-- Records supplied follows --

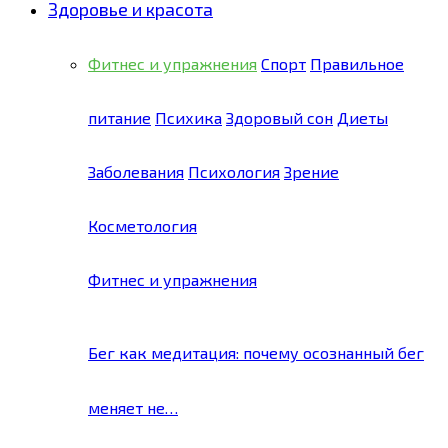
Здоровье и красота
Фитнес и упражнения
Спорт
Правильное
питание
Психика
Здоровый сон
Диеты
Заболевания
Психология
Зрение
Косметология
Фитнес и упражнения
Бег как медитация: почему осознанный бег
меняет не…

-- Records supplied concluded --

- The task
Write out the whole listing above exactly, minus images.

- Result
Здоровье и красота
Фитнес и упражнения
Спорт
Правильное
питание
Психика
Здоровый сон
Диеты
Заболевания
Психология
Зрение
Косметология
Фитнес и упражнения
Бег как медитация: почему осознанный бег
меняет не…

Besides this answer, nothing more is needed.